On Feb 8, 2017, I finally went to see my nurse practitioner about a breast lump that I’d originally noticed six months before, the previous August.
From the split second that the expression on her face shifted as she felt the lump and sent me off with an order for a diagnostic mammogram, everything changed. I went from hemming and hawing about spending the money on a copay for a doc appointment for something that would obviously turn out to be nothing…to a downward spiral into despair like I’d never felt before.

Looking back on that time, knowing all the self-calming techniques and meditation methods that I currently practice, if I were going through this now one thing is very clear: I would still have panicked.
It bears mentioning that on Feb 8, 2017, I did not get my diagnosis. That appointment simply opened the door for scans that I was hoping I wouldn’t have to go through, but it devastated me regardless. In the two weeks that it took before I could actually go in for the mammogram and ultrasound, I died many times over.
The fact is, nothing ever prepares you for a cancer diagnosis. No matter what sort of mental calisthenics you practice, cancer is still CANCER. And even the idea that cancer could be a reality is terrifying.
There is no “alternative wording” that makes this easier. Sooner or later, you’d still bump up against that six-letter word that, for someone in my generation, meant a distinct possibility for a very sad ending (which arguably is an outdated and potentially irrational view, but that’s what you get).

So rest assured, if you ever find yourself in this situation, no matter how you’re handling it, you’re doing a good job. Because you don’t really “handle” the news, you just splash around and try to keep your head above water.
Doctors, I’m told, practice delivering the news in a calm but empathic manner. Trust me, that’s kind of lost on the patient. Since my lump was clearly cancerous on the diagnostic ultrasound, I actually got the news broken to me twice:
My radiologist (after the ultrasound): “I have two things to tell you. One, you have cancer. Two, you’re going to be okay.”
My general practitioner (after the biopsy): “It’s as we feared. It’s cancer.”
See, whether the delivery is kind of upbeat with an attempt at a positive ending or whether it’s more reserved, anticipating the patient’s fear at hearing this, it doesn’t matter. Because once you cross that threshhold, you can’t turn back to “it’s nothing, have a nice day”. You are literally propelled forward into the next steps, and there will be many of them.

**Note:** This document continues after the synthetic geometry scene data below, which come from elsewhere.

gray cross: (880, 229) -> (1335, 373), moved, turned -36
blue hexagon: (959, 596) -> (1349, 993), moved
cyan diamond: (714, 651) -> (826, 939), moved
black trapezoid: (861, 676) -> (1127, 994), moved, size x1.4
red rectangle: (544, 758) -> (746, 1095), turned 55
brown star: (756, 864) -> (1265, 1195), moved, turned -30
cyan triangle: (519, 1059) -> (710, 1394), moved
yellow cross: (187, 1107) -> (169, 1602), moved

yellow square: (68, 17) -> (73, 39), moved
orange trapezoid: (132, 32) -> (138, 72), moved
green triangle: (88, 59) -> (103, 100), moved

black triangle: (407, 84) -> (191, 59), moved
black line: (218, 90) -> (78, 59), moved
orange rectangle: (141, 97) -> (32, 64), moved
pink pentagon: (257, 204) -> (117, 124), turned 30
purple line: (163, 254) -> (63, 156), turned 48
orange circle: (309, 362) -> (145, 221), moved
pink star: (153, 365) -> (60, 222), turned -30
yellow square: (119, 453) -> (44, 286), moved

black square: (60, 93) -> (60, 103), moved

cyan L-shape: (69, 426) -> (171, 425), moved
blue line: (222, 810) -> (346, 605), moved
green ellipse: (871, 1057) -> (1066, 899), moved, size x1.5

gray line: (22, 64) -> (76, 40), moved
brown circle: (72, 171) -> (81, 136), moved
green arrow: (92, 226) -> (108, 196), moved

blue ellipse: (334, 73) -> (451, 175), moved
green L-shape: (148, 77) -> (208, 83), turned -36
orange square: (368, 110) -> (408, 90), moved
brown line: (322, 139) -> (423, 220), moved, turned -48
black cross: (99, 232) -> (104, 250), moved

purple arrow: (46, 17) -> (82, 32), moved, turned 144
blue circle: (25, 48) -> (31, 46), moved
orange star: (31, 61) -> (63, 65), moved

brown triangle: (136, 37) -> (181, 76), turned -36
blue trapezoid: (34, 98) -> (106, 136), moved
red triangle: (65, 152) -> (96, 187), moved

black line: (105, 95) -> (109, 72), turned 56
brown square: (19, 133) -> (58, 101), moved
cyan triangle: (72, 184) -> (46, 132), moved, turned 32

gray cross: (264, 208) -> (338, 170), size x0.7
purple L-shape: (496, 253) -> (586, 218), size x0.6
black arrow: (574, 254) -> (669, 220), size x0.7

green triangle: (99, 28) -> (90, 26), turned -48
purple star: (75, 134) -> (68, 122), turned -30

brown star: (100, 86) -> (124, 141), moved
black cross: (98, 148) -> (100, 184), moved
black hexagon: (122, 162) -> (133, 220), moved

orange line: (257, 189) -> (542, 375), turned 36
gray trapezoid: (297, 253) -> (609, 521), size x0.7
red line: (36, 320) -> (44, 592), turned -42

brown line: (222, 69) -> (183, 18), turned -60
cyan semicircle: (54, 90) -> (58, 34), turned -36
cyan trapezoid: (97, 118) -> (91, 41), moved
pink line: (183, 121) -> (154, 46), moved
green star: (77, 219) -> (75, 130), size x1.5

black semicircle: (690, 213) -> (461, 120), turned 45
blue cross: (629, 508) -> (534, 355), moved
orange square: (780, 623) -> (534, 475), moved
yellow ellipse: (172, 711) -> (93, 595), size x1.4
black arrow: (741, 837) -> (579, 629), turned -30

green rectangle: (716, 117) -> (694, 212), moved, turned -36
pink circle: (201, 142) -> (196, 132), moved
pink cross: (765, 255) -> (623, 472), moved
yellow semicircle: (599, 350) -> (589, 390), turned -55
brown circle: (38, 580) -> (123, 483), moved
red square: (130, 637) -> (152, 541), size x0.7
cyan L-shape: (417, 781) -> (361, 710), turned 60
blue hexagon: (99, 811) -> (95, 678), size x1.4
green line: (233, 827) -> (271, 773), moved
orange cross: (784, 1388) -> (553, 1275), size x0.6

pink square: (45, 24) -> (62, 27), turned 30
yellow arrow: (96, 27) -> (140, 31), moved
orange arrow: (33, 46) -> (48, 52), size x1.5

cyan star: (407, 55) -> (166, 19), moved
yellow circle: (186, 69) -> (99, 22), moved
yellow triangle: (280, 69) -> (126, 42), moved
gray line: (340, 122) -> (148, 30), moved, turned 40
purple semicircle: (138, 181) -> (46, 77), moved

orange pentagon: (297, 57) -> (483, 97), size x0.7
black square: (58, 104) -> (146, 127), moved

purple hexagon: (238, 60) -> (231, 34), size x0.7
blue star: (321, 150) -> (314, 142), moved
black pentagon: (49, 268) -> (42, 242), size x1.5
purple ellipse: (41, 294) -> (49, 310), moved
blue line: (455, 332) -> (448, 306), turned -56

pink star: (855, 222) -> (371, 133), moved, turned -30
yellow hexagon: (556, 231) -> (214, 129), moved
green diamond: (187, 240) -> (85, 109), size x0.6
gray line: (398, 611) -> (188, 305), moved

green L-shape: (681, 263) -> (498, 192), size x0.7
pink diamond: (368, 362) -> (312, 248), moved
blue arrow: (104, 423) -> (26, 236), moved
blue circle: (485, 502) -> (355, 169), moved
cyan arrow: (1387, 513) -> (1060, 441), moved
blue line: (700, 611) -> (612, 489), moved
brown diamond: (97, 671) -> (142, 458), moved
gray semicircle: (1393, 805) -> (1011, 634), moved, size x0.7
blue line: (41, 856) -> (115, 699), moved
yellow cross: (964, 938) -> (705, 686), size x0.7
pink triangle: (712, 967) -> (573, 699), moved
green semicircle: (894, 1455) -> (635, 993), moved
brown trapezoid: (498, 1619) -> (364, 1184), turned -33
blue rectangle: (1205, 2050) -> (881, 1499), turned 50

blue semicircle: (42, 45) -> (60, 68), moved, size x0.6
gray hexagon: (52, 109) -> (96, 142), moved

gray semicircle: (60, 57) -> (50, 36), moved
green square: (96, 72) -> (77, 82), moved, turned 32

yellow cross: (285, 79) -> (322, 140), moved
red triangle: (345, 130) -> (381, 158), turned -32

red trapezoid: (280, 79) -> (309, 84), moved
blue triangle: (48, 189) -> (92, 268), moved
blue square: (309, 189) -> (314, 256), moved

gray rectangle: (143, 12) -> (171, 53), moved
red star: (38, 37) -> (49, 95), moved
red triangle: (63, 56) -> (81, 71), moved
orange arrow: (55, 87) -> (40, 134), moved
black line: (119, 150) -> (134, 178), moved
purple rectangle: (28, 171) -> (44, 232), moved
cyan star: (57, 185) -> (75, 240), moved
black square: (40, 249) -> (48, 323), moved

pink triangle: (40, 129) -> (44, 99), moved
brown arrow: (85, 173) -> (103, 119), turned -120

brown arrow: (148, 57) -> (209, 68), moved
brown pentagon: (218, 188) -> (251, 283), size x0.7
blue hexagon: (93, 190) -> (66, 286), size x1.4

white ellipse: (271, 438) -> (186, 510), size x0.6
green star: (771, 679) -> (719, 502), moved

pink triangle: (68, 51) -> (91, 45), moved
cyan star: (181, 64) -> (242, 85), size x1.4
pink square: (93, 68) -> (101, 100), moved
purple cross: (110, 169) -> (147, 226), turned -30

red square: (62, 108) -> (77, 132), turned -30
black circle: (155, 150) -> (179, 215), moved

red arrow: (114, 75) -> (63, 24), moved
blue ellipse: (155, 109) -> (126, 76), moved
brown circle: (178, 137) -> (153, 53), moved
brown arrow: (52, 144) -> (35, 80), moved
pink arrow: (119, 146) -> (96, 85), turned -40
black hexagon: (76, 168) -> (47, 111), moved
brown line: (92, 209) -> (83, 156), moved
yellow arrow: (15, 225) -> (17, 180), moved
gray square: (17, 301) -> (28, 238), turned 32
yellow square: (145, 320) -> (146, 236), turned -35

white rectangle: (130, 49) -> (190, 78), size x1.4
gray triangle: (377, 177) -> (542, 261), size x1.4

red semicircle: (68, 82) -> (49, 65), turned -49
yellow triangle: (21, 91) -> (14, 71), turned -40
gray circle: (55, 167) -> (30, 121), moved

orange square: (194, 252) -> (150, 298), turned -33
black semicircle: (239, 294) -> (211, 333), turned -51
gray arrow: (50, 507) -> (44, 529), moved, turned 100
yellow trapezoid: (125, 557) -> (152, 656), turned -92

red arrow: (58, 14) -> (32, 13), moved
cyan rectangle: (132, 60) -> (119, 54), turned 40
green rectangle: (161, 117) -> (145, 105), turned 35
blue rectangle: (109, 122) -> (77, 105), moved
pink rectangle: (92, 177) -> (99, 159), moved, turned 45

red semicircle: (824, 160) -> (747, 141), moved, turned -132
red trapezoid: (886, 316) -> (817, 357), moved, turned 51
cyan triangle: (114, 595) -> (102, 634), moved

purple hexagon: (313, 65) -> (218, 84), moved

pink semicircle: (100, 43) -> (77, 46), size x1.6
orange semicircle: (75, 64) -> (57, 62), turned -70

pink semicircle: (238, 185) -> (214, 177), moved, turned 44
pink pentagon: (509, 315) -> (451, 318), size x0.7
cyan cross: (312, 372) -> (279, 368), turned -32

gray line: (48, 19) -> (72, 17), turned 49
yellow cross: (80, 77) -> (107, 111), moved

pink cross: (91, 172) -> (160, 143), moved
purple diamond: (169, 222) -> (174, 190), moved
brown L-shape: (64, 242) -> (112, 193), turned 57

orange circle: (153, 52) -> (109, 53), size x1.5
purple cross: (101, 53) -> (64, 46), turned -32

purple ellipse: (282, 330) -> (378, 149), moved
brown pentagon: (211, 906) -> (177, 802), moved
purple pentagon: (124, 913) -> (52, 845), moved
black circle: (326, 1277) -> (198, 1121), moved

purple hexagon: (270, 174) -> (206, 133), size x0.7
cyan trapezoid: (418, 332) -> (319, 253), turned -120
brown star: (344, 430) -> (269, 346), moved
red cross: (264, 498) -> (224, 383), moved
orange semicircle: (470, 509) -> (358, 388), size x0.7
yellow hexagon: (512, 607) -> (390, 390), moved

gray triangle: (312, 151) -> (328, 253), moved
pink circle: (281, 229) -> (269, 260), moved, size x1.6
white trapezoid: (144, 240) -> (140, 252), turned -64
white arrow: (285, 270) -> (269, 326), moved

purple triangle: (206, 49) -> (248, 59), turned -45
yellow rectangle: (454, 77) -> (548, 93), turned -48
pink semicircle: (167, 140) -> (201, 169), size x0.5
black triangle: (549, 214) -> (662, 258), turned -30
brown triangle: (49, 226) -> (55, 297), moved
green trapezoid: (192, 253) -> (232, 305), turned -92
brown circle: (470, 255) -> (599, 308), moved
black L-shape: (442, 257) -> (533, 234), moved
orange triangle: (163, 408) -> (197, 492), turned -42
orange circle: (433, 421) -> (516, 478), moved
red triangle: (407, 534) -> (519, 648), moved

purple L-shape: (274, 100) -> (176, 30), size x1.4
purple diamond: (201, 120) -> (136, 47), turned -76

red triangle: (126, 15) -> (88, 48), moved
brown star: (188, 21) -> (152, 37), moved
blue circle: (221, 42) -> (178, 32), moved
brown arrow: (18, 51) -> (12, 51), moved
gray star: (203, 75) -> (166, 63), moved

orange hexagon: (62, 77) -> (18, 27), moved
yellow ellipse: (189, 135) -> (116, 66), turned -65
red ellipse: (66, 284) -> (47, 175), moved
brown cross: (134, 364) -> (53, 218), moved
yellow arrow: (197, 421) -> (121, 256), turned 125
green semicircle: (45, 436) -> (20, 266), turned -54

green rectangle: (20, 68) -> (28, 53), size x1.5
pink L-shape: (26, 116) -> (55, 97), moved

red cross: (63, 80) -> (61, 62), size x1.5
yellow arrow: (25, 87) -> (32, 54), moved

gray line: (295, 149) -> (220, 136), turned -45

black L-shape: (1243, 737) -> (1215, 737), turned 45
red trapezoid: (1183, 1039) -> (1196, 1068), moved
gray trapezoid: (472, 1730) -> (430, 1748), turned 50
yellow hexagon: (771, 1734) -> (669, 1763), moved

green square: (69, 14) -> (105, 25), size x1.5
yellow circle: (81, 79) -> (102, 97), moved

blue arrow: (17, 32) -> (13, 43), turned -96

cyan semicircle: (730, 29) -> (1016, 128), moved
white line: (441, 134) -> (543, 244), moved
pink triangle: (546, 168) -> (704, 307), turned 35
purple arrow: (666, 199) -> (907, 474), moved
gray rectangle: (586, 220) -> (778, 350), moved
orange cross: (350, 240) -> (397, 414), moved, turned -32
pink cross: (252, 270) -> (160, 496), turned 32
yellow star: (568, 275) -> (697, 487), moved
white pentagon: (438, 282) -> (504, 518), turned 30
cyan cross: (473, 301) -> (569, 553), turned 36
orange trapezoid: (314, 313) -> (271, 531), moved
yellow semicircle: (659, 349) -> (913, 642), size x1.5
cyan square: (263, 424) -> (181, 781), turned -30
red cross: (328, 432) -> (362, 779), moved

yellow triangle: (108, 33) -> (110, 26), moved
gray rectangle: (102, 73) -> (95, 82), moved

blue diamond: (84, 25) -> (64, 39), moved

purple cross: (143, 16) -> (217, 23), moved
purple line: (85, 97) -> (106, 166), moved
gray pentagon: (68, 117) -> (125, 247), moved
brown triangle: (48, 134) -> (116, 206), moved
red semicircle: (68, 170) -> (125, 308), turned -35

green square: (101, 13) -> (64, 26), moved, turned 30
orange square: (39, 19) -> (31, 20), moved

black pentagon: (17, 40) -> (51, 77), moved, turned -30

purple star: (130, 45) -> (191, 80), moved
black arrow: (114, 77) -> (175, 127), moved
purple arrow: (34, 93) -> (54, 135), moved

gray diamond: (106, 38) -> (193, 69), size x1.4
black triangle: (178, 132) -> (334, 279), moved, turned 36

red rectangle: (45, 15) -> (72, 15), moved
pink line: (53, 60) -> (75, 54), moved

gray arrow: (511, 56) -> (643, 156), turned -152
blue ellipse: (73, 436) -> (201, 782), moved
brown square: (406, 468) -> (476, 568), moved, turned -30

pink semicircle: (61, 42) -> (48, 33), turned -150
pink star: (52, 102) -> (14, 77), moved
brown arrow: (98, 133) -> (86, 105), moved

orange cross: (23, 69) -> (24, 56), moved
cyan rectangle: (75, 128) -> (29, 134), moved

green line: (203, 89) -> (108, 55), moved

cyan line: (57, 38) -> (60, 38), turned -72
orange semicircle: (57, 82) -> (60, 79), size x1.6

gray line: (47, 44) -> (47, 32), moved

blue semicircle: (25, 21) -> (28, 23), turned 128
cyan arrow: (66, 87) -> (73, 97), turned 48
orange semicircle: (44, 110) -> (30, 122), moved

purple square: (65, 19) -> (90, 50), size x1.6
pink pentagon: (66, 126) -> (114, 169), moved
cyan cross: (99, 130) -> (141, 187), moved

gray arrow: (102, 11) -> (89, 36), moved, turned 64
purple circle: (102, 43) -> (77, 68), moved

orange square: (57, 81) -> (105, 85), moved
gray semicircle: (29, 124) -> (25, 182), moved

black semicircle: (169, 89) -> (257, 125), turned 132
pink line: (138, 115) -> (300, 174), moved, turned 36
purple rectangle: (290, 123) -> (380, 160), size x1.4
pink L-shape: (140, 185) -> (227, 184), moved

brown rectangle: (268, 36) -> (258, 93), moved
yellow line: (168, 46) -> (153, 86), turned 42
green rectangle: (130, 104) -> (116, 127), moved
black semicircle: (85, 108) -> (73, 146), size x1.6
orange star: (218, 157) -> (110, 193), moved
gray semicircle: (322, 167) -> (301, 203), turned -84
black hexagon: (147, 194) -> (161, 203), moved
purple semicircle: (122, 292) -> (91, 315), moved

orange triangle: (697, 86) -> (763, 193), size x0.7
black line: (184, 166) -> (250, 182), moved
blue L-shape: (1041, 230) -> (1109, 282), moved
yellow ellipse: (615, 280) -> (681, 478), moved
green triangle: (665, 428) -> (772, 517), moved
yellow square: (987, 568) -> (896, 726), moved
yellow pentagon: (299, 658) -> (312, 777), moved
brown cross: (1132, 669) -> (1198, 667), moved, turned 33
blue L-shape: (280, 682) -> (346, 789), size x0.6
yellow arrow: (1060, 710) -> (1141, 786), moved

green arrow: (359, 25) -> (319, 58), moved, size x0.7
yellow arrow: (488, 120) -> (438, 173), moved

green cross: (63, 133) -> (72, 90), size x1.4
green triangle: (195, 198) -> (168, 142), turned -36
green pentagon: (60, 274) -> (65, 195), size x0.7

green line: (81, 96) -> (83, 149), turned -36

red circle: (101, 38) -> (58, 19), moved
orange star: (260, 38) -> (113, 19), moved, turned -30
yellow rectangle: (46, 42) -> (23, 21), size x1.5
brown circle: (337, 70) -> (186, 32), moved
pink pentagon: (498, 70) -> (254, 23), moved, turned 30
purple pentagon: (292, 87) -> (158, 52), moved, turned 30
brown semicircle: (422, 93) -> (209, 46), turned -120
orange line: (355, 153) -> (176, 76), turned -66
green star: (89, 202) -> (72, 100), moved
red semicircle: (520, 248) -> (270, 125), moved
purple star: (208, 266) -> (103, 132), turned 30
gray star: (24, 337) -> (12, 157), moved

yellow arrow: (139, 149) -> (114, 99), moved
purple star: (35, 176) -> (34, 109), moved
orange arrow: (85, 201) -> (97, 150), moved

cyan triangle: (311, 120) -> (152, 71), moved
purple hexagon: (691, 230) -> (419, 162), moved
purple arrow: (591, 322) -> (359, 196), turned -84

But there are a few things to remember. Being thrust headfirst into the world of cancer means that at least you’re not standing still like you are when you’re worrying about a diagnosis. Recalling Churchill’s famous quote, “When you’re going through hell, keep going”. Of all the times in a cancer journey, the point right around the diagnosis is the most terrifying because you know you have cancer but not necessarily how “bad” your situation is or what the next steps are.
There is relief in the movement of information and the passage of time. If there is a way to focus on the next step, always the next step, without getting overwhelmed by the tidal wave brought on by the concept of having cancer, you will be able to gingerly find yourself a path through which to navigate the cancer journey, and there is peace in that.